Le indagini scattano nel 2009 quando il direttore della Banca Agricola Popolare di Ragusa denunciò in Questura le vittima di minacce anonime trovate nella buca delle lettere, culminate nell’incendio della sua auto
Si divide in due tronconi il processo Gran Bazar, scaturito dal blitz antiusura della Polizia del 19 dicembre scorso. In quattro hanno scelto l’abbreviato condizionato, ammesso dai giudici della II sezione penale. Sentenza più vicina, quindi per Giuseppe Mazzù, ex agente penitenziario in pensione, Giuseppe Ilacqua, magazziniere dell’Acr Messina, Domenico Trentin e Salvatore La Camera. Proseguono nel giudizio ordinario Tindaro Patti, Giuseppe Camarda, l’esponente del clan di Barcellona, Carmelo Vito Foti e Nicola Tavilla.

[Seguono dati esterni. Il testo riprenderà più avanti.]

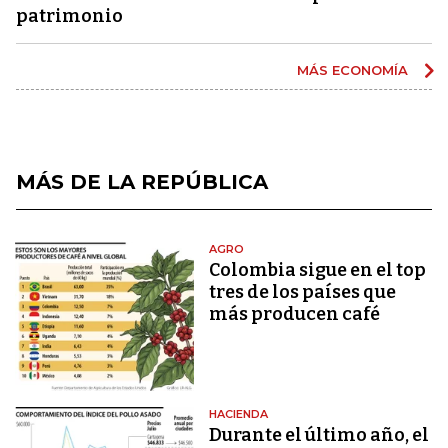
patrimonio
MÁS ECONOMÍA
MÁS DE LA REPÚBLICA
AGRO
Colombia sigue en el top
tres de los países que
más producen café
HACIENDA
Durante el último año, el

Le indagini scattano nel 2009 quando il direttore della Banca Agricola Popolare di Ragusa denunciò in Questura le vittima di minacce anonime trovate nella buca delle lettere, culminate nell’incendio della sua auto. Dalle indagini si scopre che lo stesso direttore nei mesi precedenti le intimidazioni aveva messo fine a un vorticoso giro di assegni per quasi 500mila euro al mese messo in piedi da quattro imprenditori. Assegni da 10 e 15mila euro ciascuno che passavano di azienda in azienda. Una sequela che però non è passata inosservata al direttore della Banca Agricola Popolare di Ragusa. Le indagini hanno permesso di scoprire che gli stessi imprenditori non avendo più la possibilità di ottenere credito dalle banche si erano rivolti a degli strozzini.